Creating Supervisors in Python with Multi-Threading and Process Manager
Creating supervisors in Python is a necessary joy for a developer, and something that any organisation should consider as their systems expand and gain complexity. What is a supervisor exactly?
A supervisor is an automated way to ensure that a particular service or element of your system is up and running. They check if certain criteria are met in order to determine whether everything is operating as expected. From here they can report their results, as a database record to display on a Service Status page, for example.
Python is a good fit for coding a supervisor, with its ability to make the seemingly complex rather simple to implement. Let’s explore how we would code a supervisor in Python using scheduling and multi-threading to ensure a particular process is running; In this article we will explore how a supervisor can be used.
The packages we will utilise are
threading. Threading is included in Python’s core modules, but requests and schedule cna be installed via pip with the following command:
pip install schedule, requests
But why consider an army of supervisors? Afterall, they are an additional element to your ecosystem that need to be managed and maintained.
It comes down to the complexity of your production environment. Gone are the days when your organisation ran all its processes on one server. With global audiences in mind, it is very likely you will be eyeing your ecoystem to be operating in multiple regions around the world; even for a startup it is very easy to implement a multi-server setup with a $5 VPS running in the US, one in Europe, and another in Asia, for example. On top of this, you may be running a multitude of services on each of those VPSs, to serve various APIs, static assets and so forth.
It very quickly becomes impossible to manually and proactively manage all these processes and respond to failures. In fact, you will most likely notice an error on your front end deliverables as the first sign of a failed process — and by this time it is too late to prevent end users from being effected. Not the most ideal scenario.
Supervisors can be expanded to provide notifications and even attempt to fix an issue if one is found, however this article will not dive into these additional layers to a supervisor script.

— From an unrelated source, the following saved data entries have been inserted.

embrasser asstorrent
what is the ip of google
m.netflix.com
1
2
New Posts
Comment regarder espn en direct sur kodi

How should supervisors be run?
As a multi-threaded background process that is managed by a process manager. In the event that the server hosting your supervisors crash or needs to reboot, your process manager will ensure that all supervisors will restart at boot. The last thing we want are our supervisors lazing around not doing anything.
Let’s break down how the supervisor in this article will be demonstarted:
- Defining the supervisor tasks as functions:
#perform supervisor task
...#record to my database that the supervisor is running
2. Defining a function that can pass my supervisor tasks through a separate thread:
#this function will execute our tasks in a separate thread
def threadTask(job_function, arguments):
3. Scheduling our threads to be executed every 10 minutes:
#schedule my supervisor to run and check itself in every 10 minutesschedule.every(10).minutes.do(threadTask(superviorTask))

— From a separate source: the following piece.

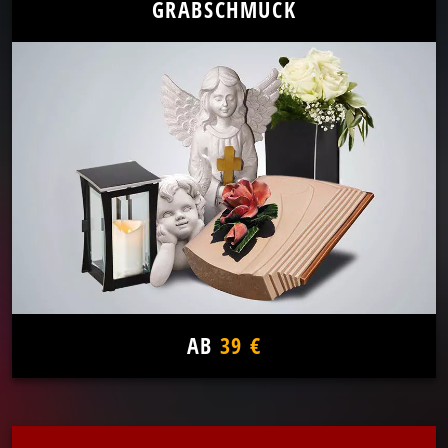
GRABSCHMUCK
AB
39 €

4. Starting the supervisor via a process manager:
Using the supervisord CLI, I could start my supervisor like so:
supervisorctl start mySupervisor
Now, let’s get to an example of a Python supervisor.

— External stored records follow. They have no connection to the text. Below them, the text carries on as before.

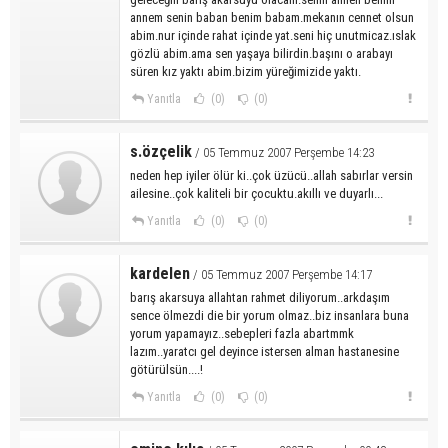
annem senin baban benim babam.mekanın cennet olsun
abim.nur içinde rahat içinde yat.seni hiç unutmicaz.ıslak
gözlü abim.ama sen yaşaya bilirdin.başını o arabayı
süren kız yaktı abim.bizim yüreğimizide yaktı.
Yanıtla
(0)
(0)
s.özçelik
/ 05 Temmuz 2007 Perşembe 14:23
neden hep iyiler ölür ki..çok üzücü..allah sabırlar versin
ailesine..çok kaliteli bir çocuktu.akıllı ve duyarlı...
Yanıtla
(0)
(0)
kardelen
/ 05 Temmuz 2007 Perşembe 14:17
barış akarsuya allahtan rahmet diliyorum..arkdaşım
sence ölmezdi die bir yorum olmaz..biz insanlara buna
yorum yapamayız..sebepleri fazla abartmmk
lazım..yaratcı gel deyince istersen alman hastanesine
götürülsün....!
Yanıtla
(0)
(0)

The supervisor demonstrated here will have the following task:
- To check whether a website is up and running by visiting it every so often and checking the requests status code, and to check whether a content length is returned. Why both? Well, we might receive a 200 status code for a successful request, but there may exist a server side rendering error that fails to render HTML.
- To check itself in every 10 minutes to let my CMS know it is running. How is it checking itself in? By upserting a record in my database with a timestamp that represents the last time the supervisor task was executed.
This is a very basic test, but necessary nonetheless — we want our websites to be reachable, all the time. Supervisors can be as complex as you program them to be. Iterate them as you see fit.
Don’t forget to blacklist your supervisors’ IP address from your Google Analytics or other tracking service, otherwise you may be lead to believe you have a super interested and very persistant visitor to your sites!
So, adhering to the structure outlined previously, my supervisor for this task may look like the following:
import requests, time, schedule, threading
from my_status import *
#perform supervisor task
r = requests.get('https://medium.com')
if r.status_code == 200 and len(r.text) > 0:
status = STATUS_LIVE
status = STATUS_INACTIVE#record to my database that the supervisor is running
#pymongo, mysql, <your favourite database> query here.
#function for handling threads
job_thread = threading.Thread(target=job_function)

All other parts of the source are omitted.